Entries provided |
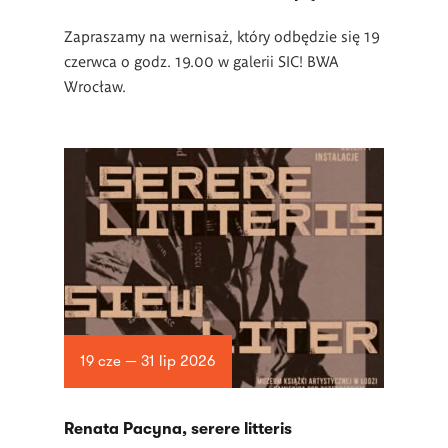
Zapraszamy na wernisaż, który odbędzie się 19
czerwca o godz. 19.00 w
galerii SIC! BWA
Wrocław.
19 cze — 31 lip 2026
Renata Pacyna, serere litteris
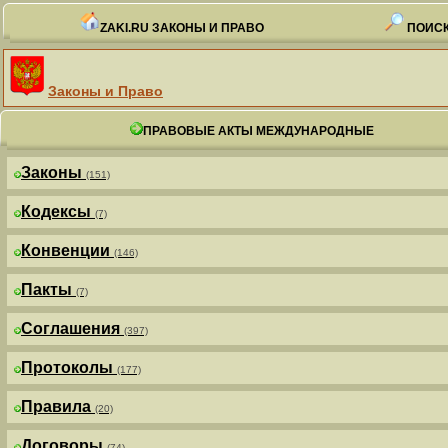
ZAKI.RU ЗАКОНЫ И ПРАВО
ПОИСК
Законы и Право
ПРАВОВЫЕ АКТЫ МЕЖДУНАРОДНЫЕ
Законы
(151)
Кодексы
(7)
Конвенции
(146)
Пакты
(7)
Соглашения
(397)
Протоколы
(177)
Правила
(20)
Договоры
(74)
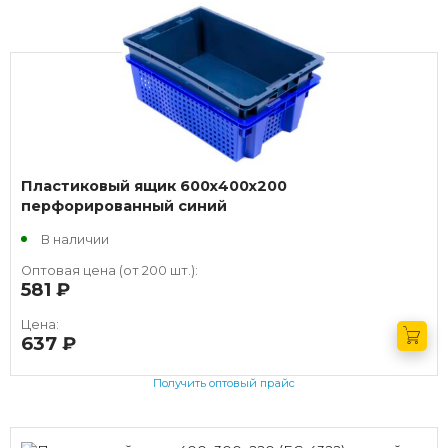
Получить оптовый прайс
Пластиковый ящик 600х400х200
перфорированный синий
В наличии
Оптовая цена (от 200 шт.):
581
руб.
Цена:
637
руб.
Получить оптовый прайс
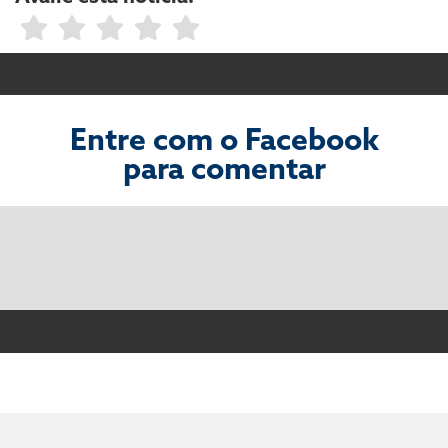
Entre com o Facebook
para comentar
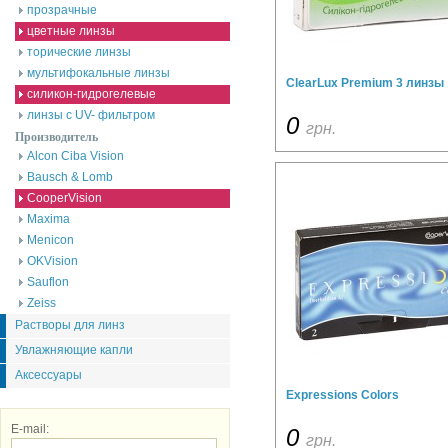
прозрачные
цветные линзы
торические линзы
мультифокальные линзы
ClearLux Premium 3 линзы
силикон-гидрогелевые
линзы с UV- фильтром
0
грн.
Производитель
Alcon Ciba Vision
Bausch & Lomb
CooperVision
Maxima
Menicon
OKVision
Sauflon
Zeiss
Растворы для линз
Увлажняющие капли
Аксессуары
Expressions Colors
E-mail:
0
грн.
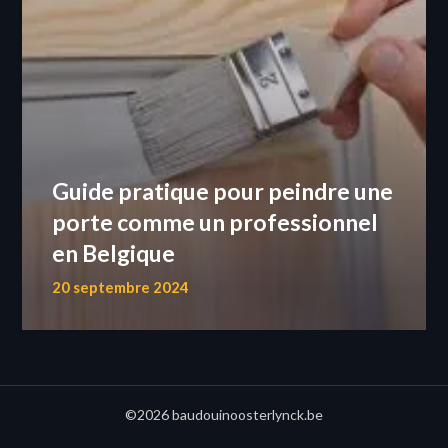
Guide pratique pour peindre une
porte comme un professionnel
en Belgique
20 septembre 2024
©2026 baudouinoosterlynck.be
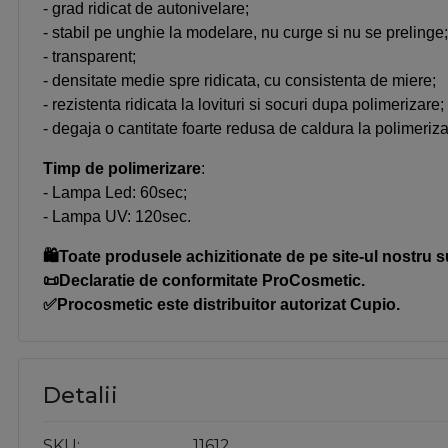
-
grad ridicat de autonivelare;
-
stabil pe unghie la modelare, nu curge si nu se prelinge
-
transparent;
-
densitate medie spre ridicata, cu consistenta de miere;
-
rezistenta ridicata la lovituri si socuri dupa polimerizare;
- 
degaja o cantitate foarte redusa de caldura la polimeriza
Timp de polimerizare
:
-
Lampa Led: 60sec;
- 
Lampa UV: 120sec.
🛍️Toate produsele achizitionate de pe site-ul nostru s
📜Declaratie de conformitate ProCosmetic.
✅Procosmetic este distribuitor autorizat Cupio.
Detalii
SKU
11612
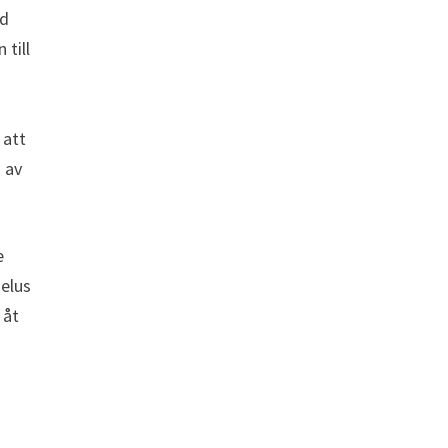
ed
 till
 att
s av
e
melus
 åt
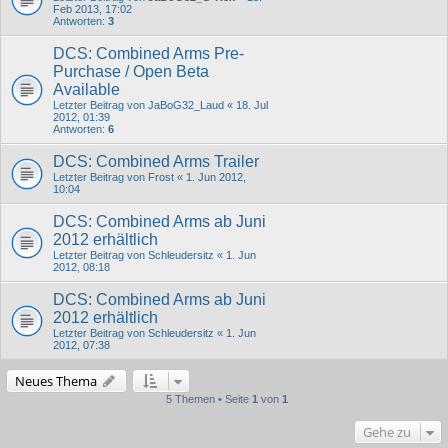
Feb 2013, 17:02
Antworten:
3
DCS: Combined Arms Pre-
Purchase / Open Beta
Available
Letzter Beitrag von
JaBoG32_Laud
«
18. Jul
2012, 01:39
Antworten:
6
DCS: Combined Arms Trailer
Letzter Beitrag von
Frost
«
1. Jun 2012,
10:04
DCS: Combined Arms ab Juni
2012 erhältlich
Letzter Beitrag von
Schleudersitz
«
1. Jun
2012, 08:18
DCS: Combined Arms ab Juni
2012 erhältlich
Letzter Beitrag von
Schleudersitz
«
1. Jun
2012, 07:38
Neues Thema
5 Themen • Seite
1
von
1
Gehe zu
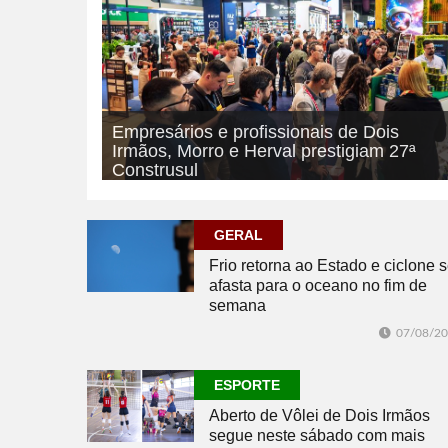
Empresários e profissionais de Dois
Irmãos, Morro e Herval prestigiam 27ª
Construsul
07/08/2026
ECONOMIA
GERAL
Frio retorna ao Estado e ciclone 
afasta para o oceano no fim de
semana
07/08/2
ESPORTE
Aberto de Vôlei de Dois Irmãos
segue neste sábado com mais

What is needed | Go through the data above and find the lines with the word "ridicata". Copy each of those lines.

Response for this exercise |
densitate medie spre ridicata, cu consistenta de miere;
rezistenta ridicata la lovituri si socuri dupa polimerizare;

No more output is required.